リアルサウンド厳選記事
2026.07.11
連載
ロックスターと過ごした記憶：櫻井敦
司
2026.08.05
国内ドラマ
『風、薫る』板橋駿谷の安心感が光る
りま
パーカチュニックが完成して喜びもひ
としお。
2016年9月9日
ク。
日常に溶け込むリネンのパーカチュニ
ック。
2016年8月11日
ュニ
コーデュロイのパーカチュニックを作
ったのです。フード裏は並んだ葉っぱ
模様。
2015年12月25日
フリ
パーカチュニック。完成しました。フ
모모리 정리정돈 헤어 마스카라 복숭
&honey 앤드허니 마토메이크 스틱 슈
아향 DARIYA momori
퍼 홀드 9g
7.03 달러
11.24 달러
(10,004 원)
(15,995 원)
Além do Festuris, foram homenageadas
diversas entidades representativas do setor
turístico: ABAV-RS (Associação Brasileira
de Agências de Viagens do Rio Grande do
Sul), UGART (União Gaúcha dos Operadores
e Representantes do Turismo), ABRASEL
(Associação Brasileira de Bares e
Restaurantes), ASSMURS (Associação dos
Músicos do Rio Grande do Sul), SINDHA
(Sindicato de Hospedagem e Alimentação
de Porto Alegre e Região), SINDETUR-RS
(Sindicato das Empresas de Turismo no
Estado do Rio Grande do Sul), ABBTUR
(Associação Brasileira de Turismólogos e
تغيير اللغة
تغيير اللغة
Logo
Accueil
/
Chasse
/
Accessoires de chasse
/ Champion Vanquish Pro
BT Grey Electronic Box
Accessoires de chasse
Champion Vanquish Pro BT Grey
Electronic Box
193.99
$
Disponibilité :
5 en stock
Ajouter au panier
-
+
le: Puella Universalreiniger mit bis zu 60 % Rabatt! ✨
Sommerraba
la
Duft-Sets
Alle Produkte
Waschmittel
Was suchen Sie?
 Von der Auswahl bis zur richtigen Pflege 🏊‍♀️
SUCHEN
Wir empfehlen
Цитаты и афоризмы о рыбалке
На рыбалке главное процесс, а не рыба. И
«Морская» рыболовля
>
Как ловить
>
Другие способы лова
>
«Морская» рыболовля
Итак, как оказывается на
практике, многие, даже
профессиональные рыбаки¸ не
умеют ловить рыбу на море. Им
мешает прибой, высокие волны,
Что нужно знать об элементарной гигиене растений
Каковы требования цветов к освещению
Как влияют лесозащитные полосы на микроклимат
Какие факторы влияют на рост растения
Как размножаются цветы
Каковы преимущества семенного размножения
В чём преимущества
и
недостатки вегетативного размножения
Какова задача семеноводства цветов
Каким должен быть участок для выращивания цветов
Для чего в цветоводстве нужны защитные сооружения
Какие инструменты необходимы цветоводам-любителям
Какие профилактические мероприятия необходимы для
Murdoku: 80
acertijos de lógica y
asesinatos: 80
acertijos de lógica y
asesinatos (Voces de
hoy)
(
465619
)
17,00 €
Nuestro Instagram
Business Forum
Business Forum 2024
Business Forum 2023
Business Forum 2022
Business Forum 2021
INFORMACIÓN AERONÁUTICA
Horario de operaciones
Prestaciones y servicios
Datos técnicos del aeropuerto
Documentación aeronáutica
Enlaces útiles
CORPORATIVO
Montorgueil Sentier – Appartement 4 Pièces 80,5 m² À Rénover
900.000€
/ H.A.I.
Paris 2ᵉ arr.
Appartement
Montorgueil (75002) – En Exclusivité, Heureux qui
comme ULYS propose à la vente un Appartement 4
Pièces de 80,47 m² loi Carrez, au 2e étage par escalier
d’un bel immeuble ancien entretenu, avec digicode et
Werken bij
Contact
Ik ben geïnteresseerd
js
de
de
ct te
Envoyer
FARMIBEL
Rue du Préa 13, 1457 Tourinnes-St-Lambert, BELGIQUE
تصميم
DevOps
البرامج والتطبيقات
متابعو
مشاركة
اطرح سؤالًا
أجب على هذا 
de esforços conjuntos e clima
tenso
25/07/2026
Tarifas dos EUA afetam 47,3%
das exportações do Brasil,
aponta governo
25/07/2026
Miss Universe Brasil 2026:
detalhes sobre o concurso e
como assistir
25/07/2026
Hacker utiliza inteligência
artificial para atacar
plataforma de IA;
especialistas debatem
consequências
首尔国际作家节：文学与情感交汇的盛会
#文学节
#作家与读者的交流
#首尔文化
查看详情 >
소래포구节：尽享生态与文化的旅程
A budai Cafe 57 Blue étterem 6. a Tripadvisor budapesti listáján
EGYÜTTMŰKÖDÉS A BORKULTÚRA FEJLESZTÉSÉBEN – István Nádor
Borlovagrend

☆ ☆ ☆

- [EXERCISE INSTRUCTIONS]
Nothing in the records above may be left out; repeat them exactly.

- [TASK ANSWER]
リアルサウンド厳選記事
2026.07.11
連載
ロックスターと過ごした記憶：櫻井敦
司
2026.08.05
国内ドラマ
『風、薫る』板橋駿谷の安心感が光る
りま
パーカチュニックが完成して喜びもひ
としお。
2016年9月9日
ク。
日常に溶け込むリネンのパーカチュニ
ック。
2016年8月11日
ュニ
コーデュロイのパーカチュニックを作
ったのです。フード裏は並んだ葉っぱ
模様。
2015年12月25日
フリ
パーカチュニック。完成しました。フ
모모리 정리정돈 헤어 마스카라 복숭
&honey 앤드허니 마토메이크 스틱 슈
아향 DARIYA momori
퍼 홀드 9g
7.03 달러
11.24 달러
(10,004 원)
(15,995 원)
Além do Festuris, foram homenageadas
diversas entidades representativas do setor
turístico: ABAV-RS (Associação Brasileira
de Agências de Viagens do Rio Grande do
Sul), UGART (União Gaúcha dos Operadores
e Representantes do Turismo), ABRASEL
(Associação Brasileira de Bares e
Restaurantes), ASSMURS (Associação dos
Músicos do Rio Grande do Sul), SINDHA
(Sindicato de Hospedagem e Alimentação
de Porto Alegre e Região), SINDETUR-RS
(Sindicato das Empresas de Turismo no
Estado do Rio Grande do Sul), ABBTUR
(Associação Brasileira de Turismólogos e
تغيير اللغة
تغيير اللغة
Logo
Accueil
/
Chasse
/
Accessoires de chasse
/ Champion Vanquish Pro
BT Grey Electronic Box
Accessoires de chasse
Champion Vanquish Pro BT Grey
Electronic Box
193.99
$
Disponibilité :
5 en stock
Ajouter au panier
-
+
le: Puella Universalreiniger mit bis zu 60 % Rabatt! ✨
Sommerraba
la
Duft-Sets
Alle Produkte
Waschmittel
Was suchen Sie?
 Von der Auswahl bis zur richtigen Pflege 🏊‍♀️
SUCHEN
Wir empfehlen
Цитаты и афоризмы о рыбалке
На рыбалке главное процесс, а не рыба. И
«Морская» рыболовля
>
Как ловить
>
Другие способы лова
>
«Морская» рыболовля
Итак, как оказывается на
практике, многие, даже
профессиональные рыбаки¸ не
умеют ловить рыбу на море. Им
мешает прибой, высокие волны,
Что нужно знать об элементарной гигиене растений
Каковы требования цветов к освещению
Как влияют лесозащитные полосы на микроклимат
Какие факторы влияют на рост растения
Как размножаются цветы
Каковы преимущества семенного размножения
В чём преимущества
и
недостатки вегетативного размножения
Какова задача семеноводства цветов
Каким должен быть участок для выращивания цветов
Для чего в цветоводстве нужны защитные сооружения
Какие инструменты необходимы цветоводам-любителям
Какие профилактические мероприятия необходимы для
Murdoku: 80
acertijos de lógica y
asesinatos: 80
acertijos de lógica y
asesinatos (Voces de
hoy)
(
465619
)
17,00 €
Nuestro Instagram
Business Forum
Business Forum 2024
Business Forum 2023
Business Forum 2022
Business Forum 2021
INFORMACIÓN AERONÁUTICA
Horario de operaciones
Prestaciones y servicios
Datos técnicos del aeropuerto
Documentación aeronáutica
Enlaces útiles
CORPORATIVO
Montorgueil Sentier – Appartement 4 Pièces 80,5 m² À Rénover
900.000€
/ H.A.I.
Paris 2ᵉ arr.
Appartement
Montorgueil (75002) – En Exclusivité, Heureux qui
comme ULYS propose à la vente un Appartement 4
Pièces de 80,47 m² loi Carrez, au 2e étage par escalier
d’un bel immeuble ancien entretenu, avec digicode et
Werken bij
Contact
Ik ben geïnteresseerd
js
de
de
ct te
Envoyer
FARMIBEL
Rue du Préa 13, 1457 Tourinnes-St-Lambert, BELGIQUE
تصميم
DevOps
البرامج والتطبيقات
متابعو
مشاركة
اطرح سؤالًا
أجب على هذا 
de esforços conjuntos e clima
tenso
25/07/2026
Tarifas dos EUA afetam 47,3%
das exportações do Brasil,
aponta governo
25/07/2026
Miss Universe Brasil 2026:
detalhes sobre o concurso e
como assistir
25/07/2026
Hacker utiliza inteligência
artificial para atacar
plataforma de IA;
especialistas debatem
consequências
首尔国际作家节：文学与情感交汇的盛会
#文学节
#作家与读者的交流
#首尔文化
查看详情 >
소래포구节：尽享生态与文化的旅程
A budai Cafe 57 Blue étterem 6. a Tripadvisor budapesti listáján
EGYÜTTMŰKÖDÉS A BORKULTÚRA FEJLESZTÉSÉBEN – István Nádor
Borlovagrend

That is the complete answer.